Tanto que você abre a conta da TV a cabo mesmo e está lá: desconto fidelidade. Aquele contrato que, por você continuar o namoro, fica mais barato. Porque você é especial.

Mas antes vamos pensar o que significa Fidelidade em um mundo onde 50% dos casamentos acabam em divórcio. Fidelidade significa não enganar, significa que ambas as partes respeitam o relacionamento.

Claro, é um relacionamento aberto. Você pode até ser fiel e ter só uma internet em casa (afinal, quem tem duas?) mas a outra ponta tem vários relacionamentos. Como era de se esperar, afinal é disso que as empresas vivem, de ter vários clientes.

A questão no relacionamento é como administrar tantas relações ao mesmo tempo. Porque igual a você, existem milhares. Perdão. Milhões. Se você acaba esse namoro a fila anda tão rápido que você nem viu. Fazem de tudo para você não cancelar – exceto eventualmente resolver o problema que lhe aflige – mas você sabe que ela, a operadora, não vai sentir sua falta. E isso transparece no número gigantesco de reclamações no segmento.

Pense em um carro. São feitos milhares do mesmo carro todos os anos. Se neste período, mais de 70 mil pessoas reclamassem de problemas no carro, o que seria mais fácil acreditar: que existem 70 mil parafusos com defeito, ou que existe algum erro entre o projeto e a fabricação que causaram milhares de erros da mesma natureza?

Exato, os mesmos problemas repetidos milhares de vezes. Sistematicamente, afetando dezenas de milhares de consumidores.

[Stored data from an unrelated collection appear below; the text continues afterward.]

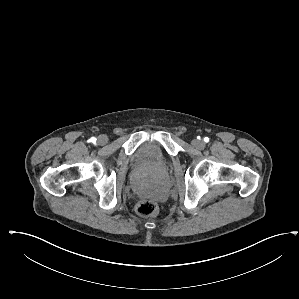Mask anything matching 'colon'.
Wrapping results in <instances>:
<instances>
[{
	"instance_id": "obj_1",
	"label": "colon",
	"mask_w": 299,
	"mask_h": 299,
	"mask_svg": "<svg viewBox=\"0 0 299 299\" xmlns=\"http://www.w3.org/2000/svg\"><path fill=\"white\" fill-rule=\"evenodd\" d=\"M136 211L142 217H153L158 213V205L152 200H142L137 204Z\"/></svg>"
}]
</instances>
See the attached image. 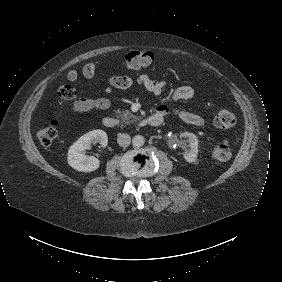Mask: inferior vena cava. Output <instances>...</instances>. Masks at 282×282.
Returning a JSON list of instances; mask_svg holds the SVG:
<instances>
[{"label": "inferior vena cava", "instance_id": "obj_1", "mask_svg": "<svg viewBox=\"0 0 282 282\" xmlns=\"http://www.w3.org/2000/svg\"><path fill=\"white\" fill-rule=\"evenodd\" d=\"M117 142L121 147H127L131 142V137L127 133H120L118 134Z\"/></svg>", "mask_w": 282, "mask_h": 282}]
</instances>
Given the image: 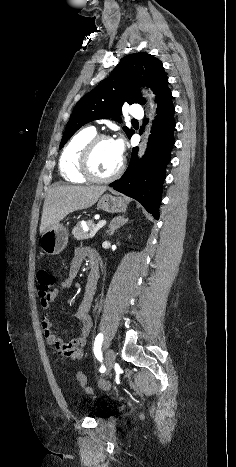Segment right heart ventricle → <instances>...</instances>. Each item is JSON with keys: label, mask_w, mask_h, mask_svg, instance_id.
I'll return each instance as SVG.
<instances>
[{"label": "right heart ventricle", "mask_w": 236, "mask_h": 467, "mask_svg": "<svg viewBox=\"0 0 236 467\" xmlns=\"http://www.w3.org/2000/svg\"><path fill=\"white\" fill-rule=\"evenodd\" d=\"M96 135L92 127L84 128L76 133L65 146L60 159L59 169L61 176L71 183L86 182V178L79 170V156L84 145Z\"/></svg>", "instance_id": "right-heart-ventricle-1"}]
</instances>
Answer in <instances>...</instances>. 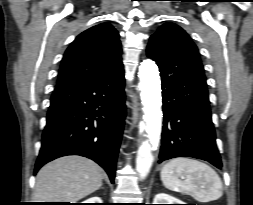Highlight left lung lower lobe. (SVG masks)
Masks as SVG:
<instances>
[{
	"mask_svg": "<svg viewBox=\"0 0 253 205\" xmlns=\"http://www.w3.org/2000/svg\"><path fill=\"white\" fill-rule=\"evenodd\" d=\"M147 55L162 78L164 121L158 162L194 157L221 168L202 63L157 38L150 39Z\"/></svg>",
	"mask_w": 253,
	"mask_h": 205,
	"instance_id": "left-lung-lower-lobe-1",
	"label": "left lung lower lobe"
}]
</instances>
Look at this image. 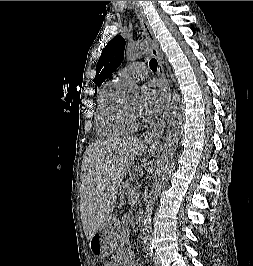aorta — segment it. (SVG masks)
Masks as SVG:
<instances>
[{
	"instance_id": "aorta-1",
	"label": "aorta",
	"mask_w": 253,
	"mask_h": 266,
	"mask_svg": "<svg viewBox=\"0 0 253 266\" xmlns=\"http://www.w3.org/2000/svg\"><path fill=\"white\" fill-rule=\"evenodd\" d=\"M147 45L144 42H136L129 44L125 50V56L129 61H135L146 53ZM131 93L136 94L138 92L137 86H131L129 88ZM184 112L183 106L180 101V96L174 93L171 100V105L168 113L167 120V136L158 156L156 170L153 177V183L150 191L151 199L146 206L145 215L142 220V234L143 241L149 245L153 242V236L151 233V217L153 211V205L156 201L164 183L166 182L173 156L175 154L176 145L181 137L183 131Z\"/></svg>"
}]
</instances>
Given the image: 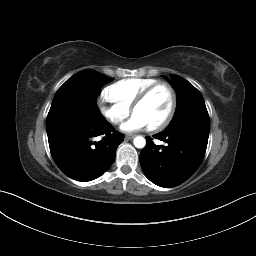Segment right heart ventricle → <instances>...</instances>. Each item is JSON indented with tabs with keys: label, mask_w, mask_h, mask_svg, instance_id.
Masks as SVG:
<instances>
[{
	"label": "right heart ventricle",
	"mask_w": 256,
	"mask_h": 256,
	"mask_svg": "<svg viewBox=\"0 0 256 256\" xmlns=\"http://www.w3.org/2000/svg\"><path fill=\"white\" fill-rule=\"evenodd\" d=\"M157 82L158 80L150 78L123 79L109 86L106 93L114 101L131 108L137 97Z\"/></svg>",
	"instance_id": "e07e8e85"
}]
</instances>
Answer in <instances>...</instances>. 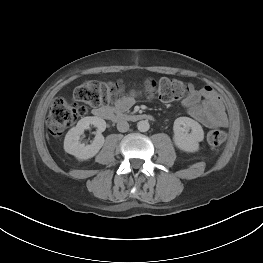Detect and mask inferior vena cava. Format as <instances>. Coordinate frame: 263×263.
<instances>
[{"mask_svg":"<svg viewBox=\"0 0 263 263\" xmlns=\"http://www.w3.org/2000/svg\"><path fill=\"white\" fill-rule=\"evenodd\" d=\"M117 129L119 132H127L129 130V124L125 120H121L117 123Z\"/></svg>","mask_w":263,"mask_h":263,"instance_id":"1","label":"inferior vena cava"}]
</instances>
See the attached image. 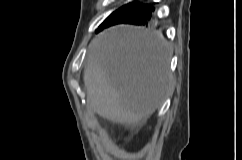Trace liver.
<instances>
[{
	"instance_id": "1",
	"label": "liver",
	"mask_w": 242,
	"mask_h": 160,
	"mask_svg": "<svg viewBox=\"0 0 242 160\" xmlns=\"http://www.w3.org/2000/svg\"><path fill=\"white\" fill-rule=\"evenodd\" d=\"M170 49L157 33L118 25L89 45L83 79L90 107L111 121L134 125L151 115L172 86Z\"/></svg>"
}]
</instances>
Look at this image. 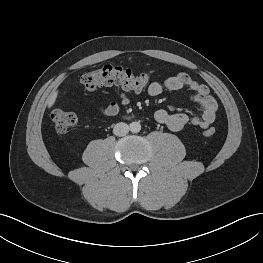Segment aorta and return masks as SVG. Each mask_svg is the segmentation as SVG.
Segmentation results:
<instances>
[{
    "mask_svg": "<svg viewBox=\"0 0 263 263\" xmlns=\"http://www.w3.org/2000/svg\"><path fill=\"white\" fill-rule=\"evenodd\" d=\"M130 131L132 132V133H138V132H140V130H141V125H140V123L139 122H132V123H130Z\"/></svg>",
    "mask_w": 263,
    "mask_h": 263,
    "instance_id": "762f6f07",
    "label": "aorta"
}]
</instances>
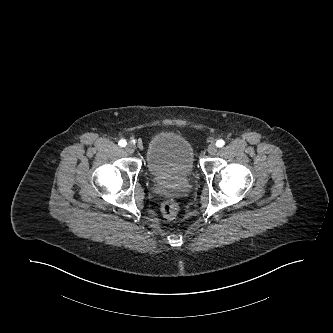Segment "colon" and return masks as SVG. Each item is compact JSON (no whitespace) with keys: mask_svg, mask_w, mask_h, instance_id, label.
Listing matches in <instances>:
<instances>
[{"mask_svg":"<svg viewBox=\"0 0 333 333\" xmlns=\"http://www.w3.org/2000/svg\"><path fill=\"white\" fill-rule=\"evenodd\" d=\"M180 207L174 200L165 201L162 205V213L169 219H174L179 215Z\"/></svg>","mask_w":333,"mask_h":333,"instance_id":"5ec220e1","label":"colon"}]
</instances>
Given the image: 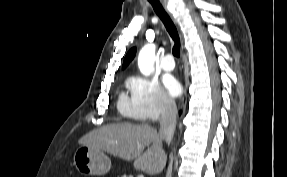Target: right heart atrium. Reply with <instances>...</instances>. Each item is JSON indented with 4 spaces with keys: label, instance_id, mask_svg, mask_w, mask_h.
I'll use <instances>...</instances> for the list:
<instances>
[{
    "label": "right heart atrium",
    "instance_id": "obj_1",
    "mask_svg": "<svg viewBox=\"0 0 287 177\" xmlns=\"http://www.w3.org/2000/svg\"><path fill=\"white\" fill-rule=\"evenodd\" d=\"M130 90L135 106V117L140 121L153 122L174 110L173 99L154 78L133 79Z\"/></svg>",
    "mask_w": 287,
    "mask_h": 177
}]
</instances>
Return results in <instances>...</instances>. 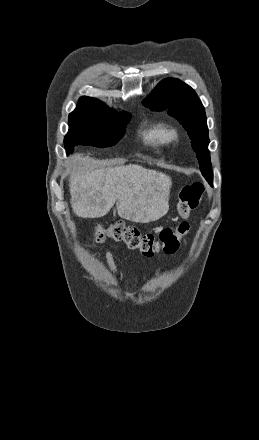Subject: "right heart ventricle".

Dai este que voz fala trocou de operadora. O atendente da loja me ofereceu um plano maior do que eu pedi porque, com o desconto de portabilidade, ficava mais barato ter SMS e mais quantidade de dados transferidos. Não aceitei. Ele insistiu. Não era um desconto, era um fato. Sabendo somar como bom aluno que fui, enfim concordei. Péssimo aluno. Porque o fato que era eterno durou poucos meses. Vou te amar pra sempre, mas só até junho.

Ligando na operadora, vem o discurso esperado: “O valor é reduzido? Nada. Se o vendedor disse isso ele se enganou”.
Uma forma bonita de dizer “ele te enganou”. Mas o vendedor não é nenhum gênio do mal, nem o dono do boleto.
E neste momento você percebe que é um cliente de um tipo especial de “especial”.

Valeu telecoms. O consumidor agradece.